- MATERIAL FOR THE TASK

_ _ _ _ _ _ _

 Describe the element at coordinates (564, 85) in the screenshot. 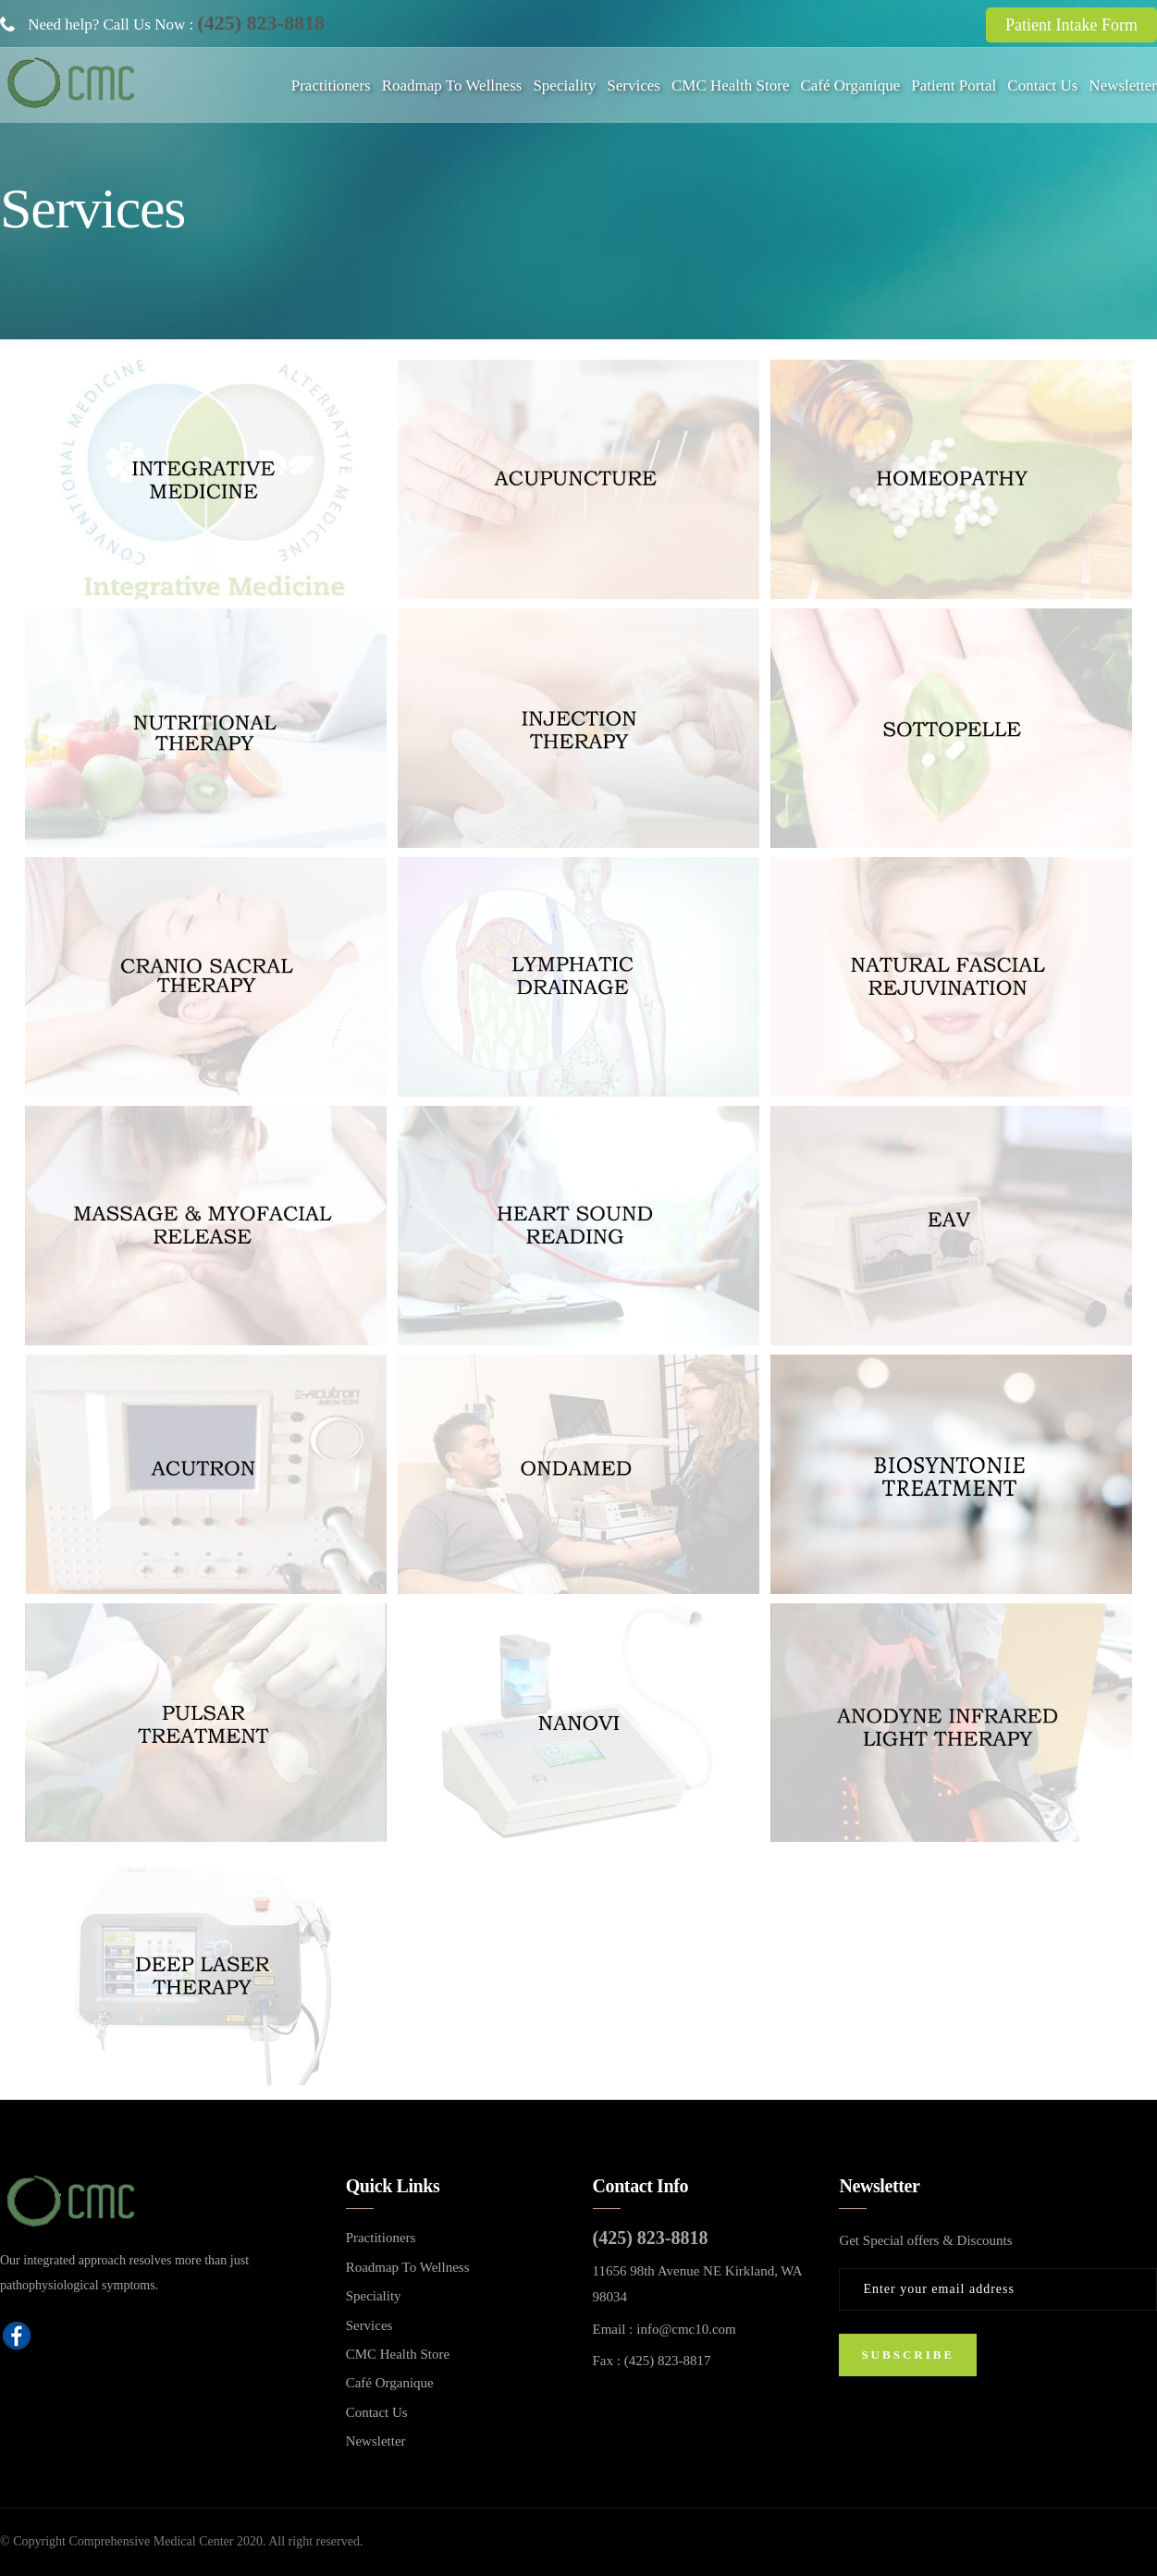

I see `Speciality` at that location.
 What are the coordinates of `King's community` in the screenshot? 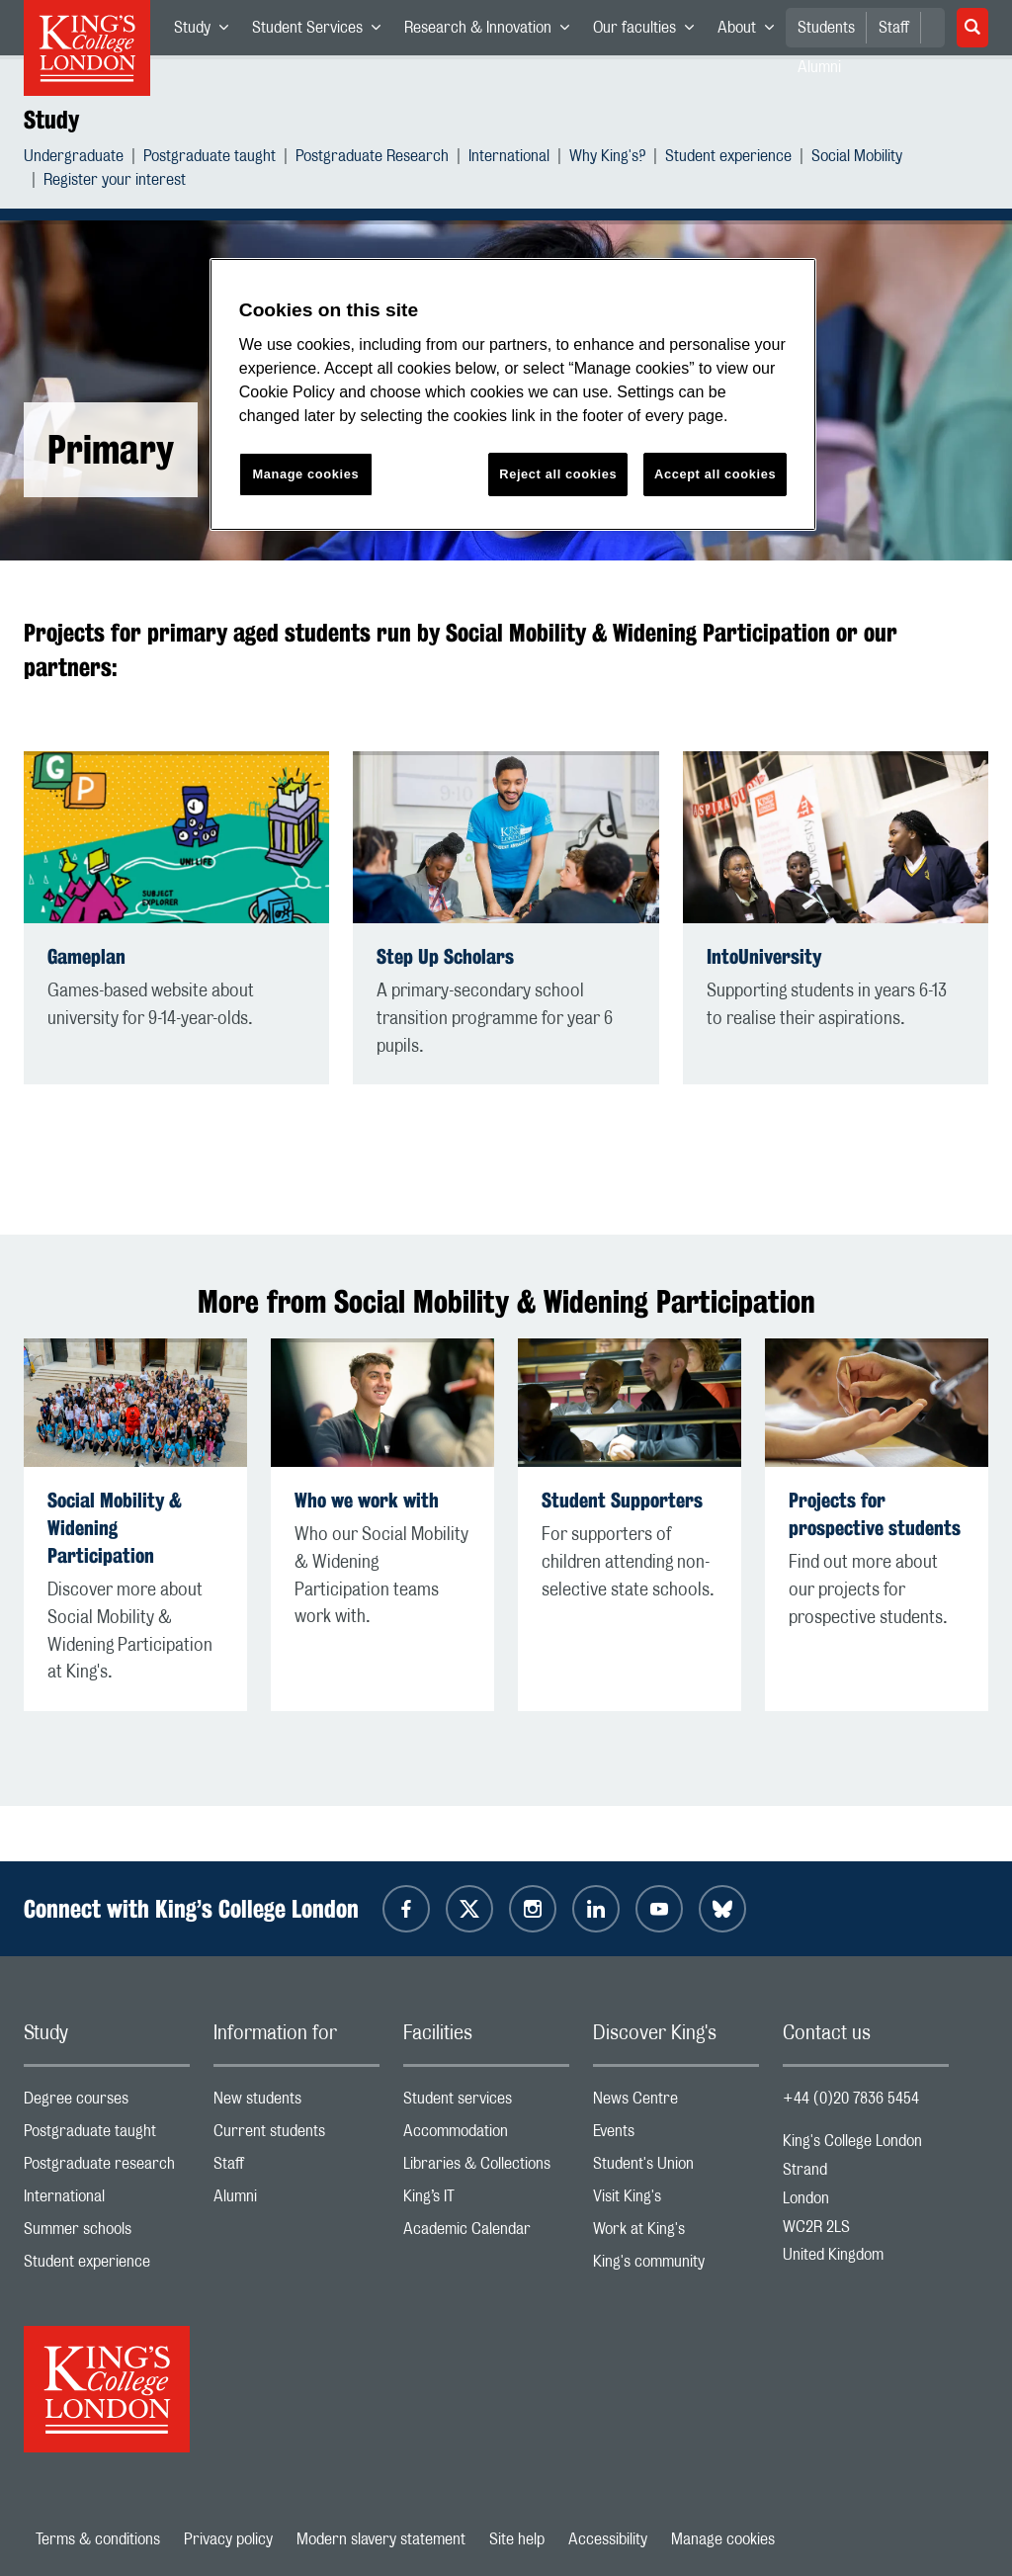 It's located at (676, 2266).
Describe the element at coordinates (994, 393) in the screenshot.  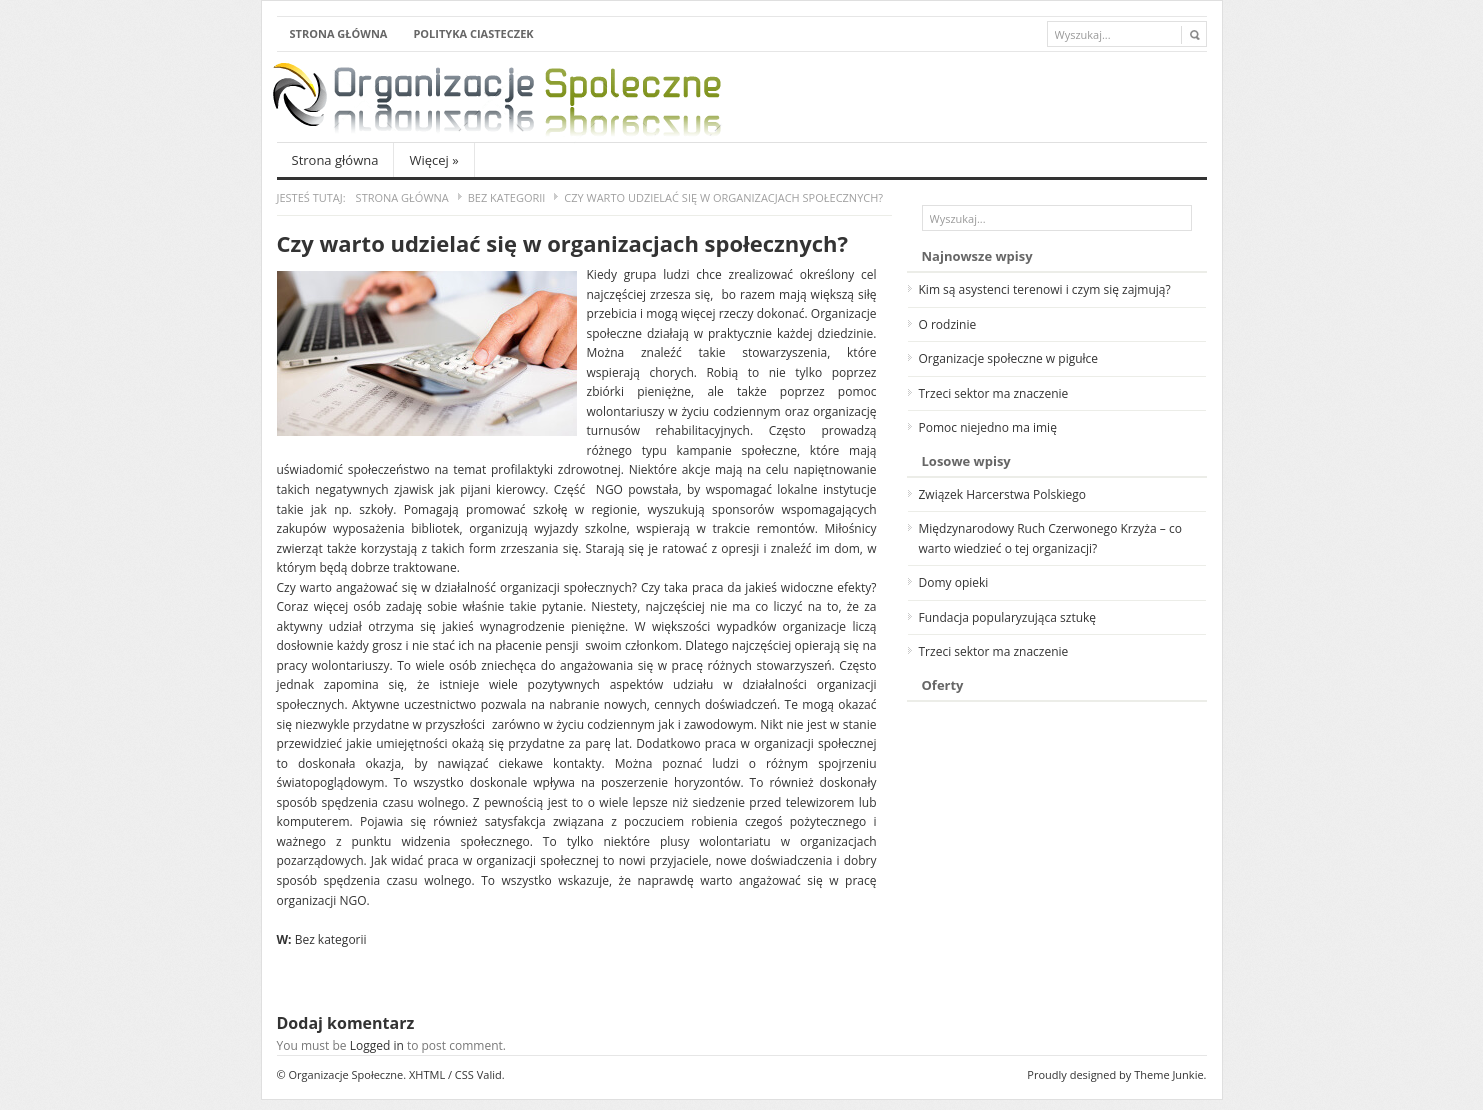
I see `Trzeci sektor ma znaczenie` at that location.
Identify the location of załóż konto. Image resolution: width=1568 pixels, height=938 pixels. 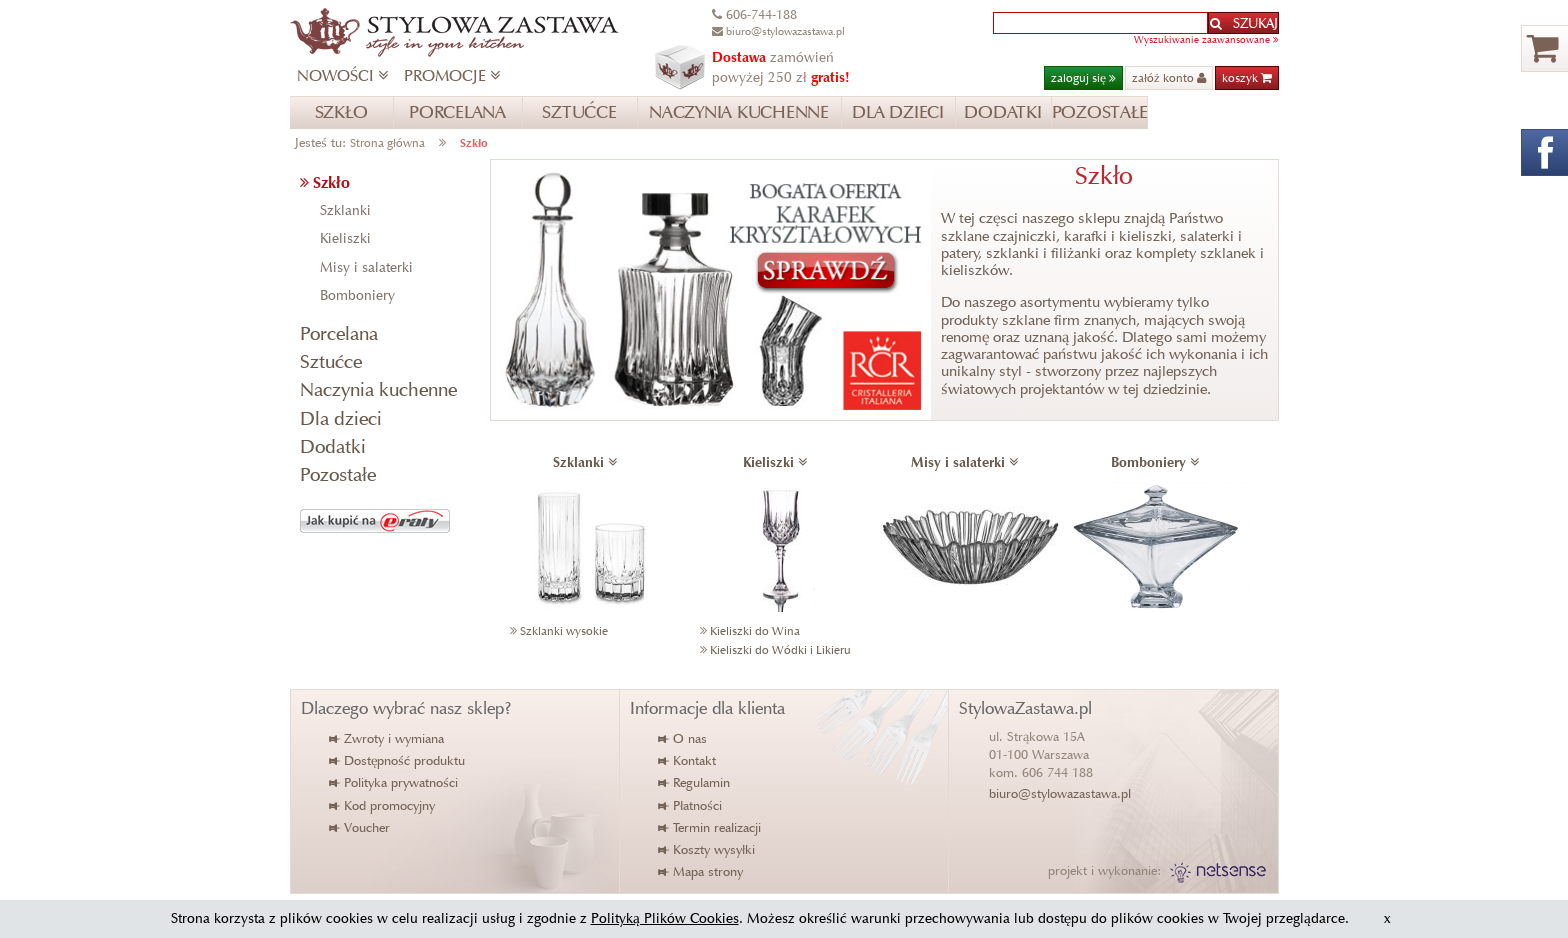
(1169, 77).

_ _ _ _ _ _ _

- TO DO
All that belongs in the answer is the exact run of lines from the line containing "Describe the element at coordinates (994, 393)" to the end of the listing above, pictures removed.

- WRITTEN RESPONSE
Describe the element at coordinates (994, 393) in the screenshot.  
I see `Trzeci sektor ma znaczenie` at that location.
Identify the location of załóż konto. Image resolution: width=1568 pixels, height=938 pixels. 
(1169, 77).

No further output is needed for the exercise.